What the task asks: Return all the data below as it stands, minus the pictures.

Entries provided:

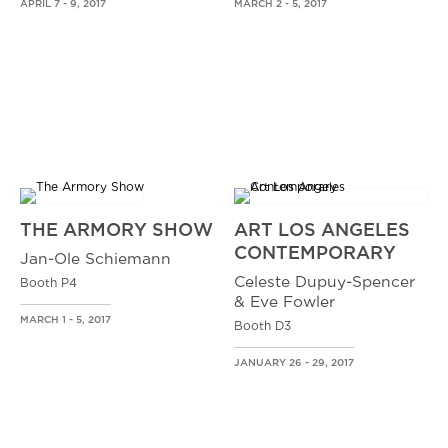
APRIL 7 - 9, 2017
MARCH 2 - 5, 2017
THE ARMORY SHOW
ART LOS ANGELES
CONTEMPORARY
Jan-Ole Schiemann
Celeste Dupuy-Spencer
Booth P4
& Eve Fowler
MARCH 1 - 5, 2017
Booth D3
JANUARY 26 - 29, 2017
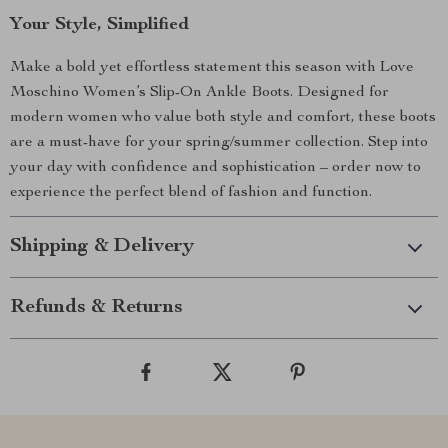
Your Style, Simplified
Make a bold yet effortless statement this season with Love
Moschino Women’s Slip-On Ankle Boots. Designed for
modern women who value both style and comfort, these boots
are a must-have for your spring/summer collection. Step into
your day with confidence and sophistication – order now to
experience the perfect blend of fashion and function.
Shipping & Delivery
Refunds & Returns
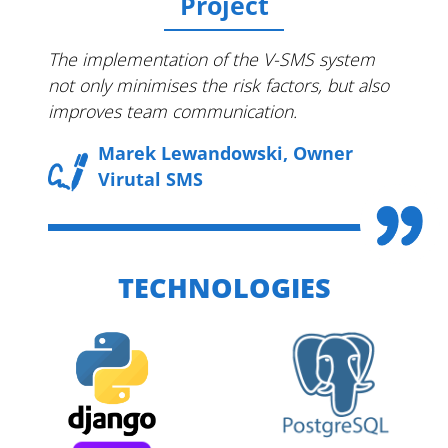
Project
The implementation of the V-SMS system
not only minimises the risk factors, but also
improves team communication.
Marek Lewandowski, Owner
Virutal SMS
TECHNOLOGIES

Answer box:
APRIL 7 - 9, 2017
MARCH 2 - 5, 2017
THE ARMORY SHOW
ART LOS ANGELES
CONTEMPORARY
Jan-Ole Schiemann
Celeste Dupuy-Spencer
Booth P4
& Eve Fowler
MARCH 1 - 5, 2017
Booth D3
JANUARY 26 - 29, 2017
Your Style, Simplified
Make a bold yet effortless statement this season with Love
Moschino Women’s Slip-On Ankle Boots. Designed for
modern women who value both style and comfort, these boots
are a must-have for your spring/summer collection. Step into
your day with confidence and sophistication – order now to
experience the perfect blend of fashion and function.
Shipping & Delivery
Refunds & Returns
Project
The implementation of the V-SMS system
not only minimises the risk factors, but also
improves team communication.
Marek Lewandowski, Owner
Virutal SMS
TECHNOLOGIES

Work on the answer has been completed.